This is Setomary but I do not once mention their names. I was going to update "Boys Like Me" on Christmas but I got lazy and didn't write anything. So have this thing which I wrote really quickly because I've been going through old Latin notes of mine and I reread Catullus 5 because I'm trash that didn't want to fit it into anything else. I really only steal a line and don't build on the message of the poem? Anyway it's a good love poem and you should so read it.
There is this girl who lives at the end of the hall and he thinks she is beautiful. Of course, he could never tell her this. He's so big and awkward while she is small and graceful. He sometimes thinks about scooping her up in his arms and carrying her everywhere, but two things stop him. First, the fear of dropping the girl and shattering her like glass. Second, the fear he will be found out. So he admires her from afar. She is ivory white and covered in little pink blossoms. She is made of porcelain and flower petals. She sips her tea like a fairy.

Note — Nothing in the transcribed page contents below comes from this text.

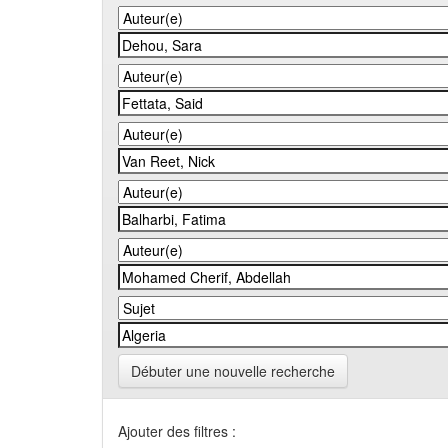
Débuter une nouvelle recherche
Ajouter des filtres :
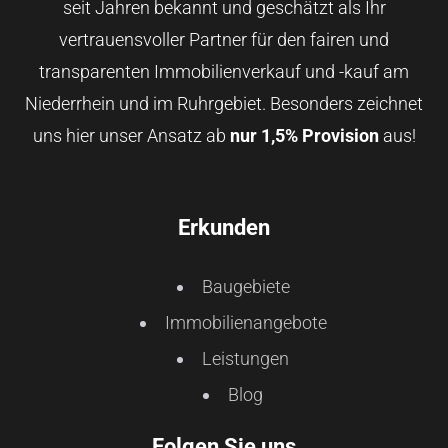
seit Jahren bekannt und geschätzt als Ihr
vertrauensvoller Partner für den fairen und
transparenten Immobilienverkauf und -kauf am
Niederrhein und im Ruhrgebiet. Besonders zeichnet
uns hier unser Ansatz ab
nur 1,5% Provision
aus!
Erkunden
Baugebiete
Immobilienangebote
Leistungen
Blog
Folgen Sie uns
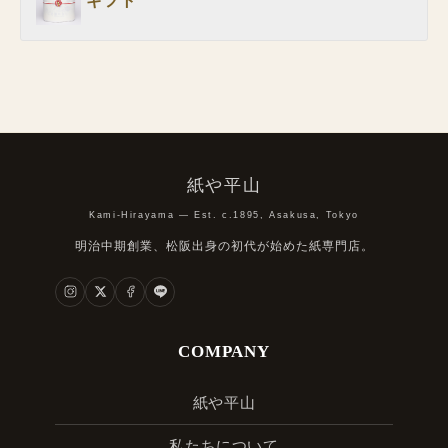
ギフト
紙や平山
Kami-Hirayama — Est. c.1895, Asakusa, Tokyo
明治中期創業、松阪出身の初代が始めた紙専門店。
COMPANY
紙や平山
私たちについて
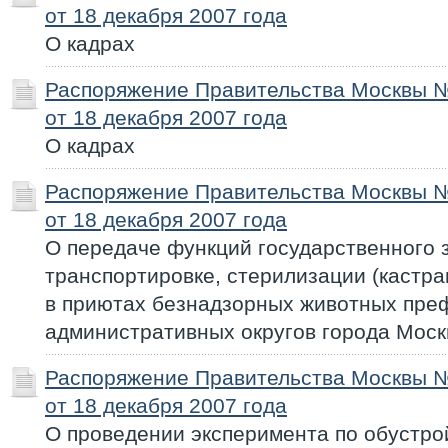
от 18 декабря 2007 года
О кадрах
Распоряжение Правительства Москвы 
от 18 декабря 2007 года
О кадрах
Распоряжение Правительства Москвы 
от 18 декабря 2007 года
О передаче функций государственного з
транспортировке, стерилизации (кастр
в приютах безнадзорных животных пре
административных округов города Мос
Распоряжение Правительства Москвы 
от 18 декабря 2007 года
О проведении эксперимента по обустро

In his dreams they lie together, nose to nose, arms wrapped tight around the other. He hears her laughter—the tinkling of bells. He can smell her hair and her clothes, strawberries and roses. Her skin is warm. He runs his hands along her face to feel the crinkles of her forehead, the deep dimples when she smiles. He peppers her with a thousand kisses, then a hundred, then another thousand and another hundred, and a thousand and a hundred again until he runs out of kisses to give her.
But these are just dreams. In reality, he treats her thank yous as 'I love you' and her smiles as each of 3300 kisses dotting his heart.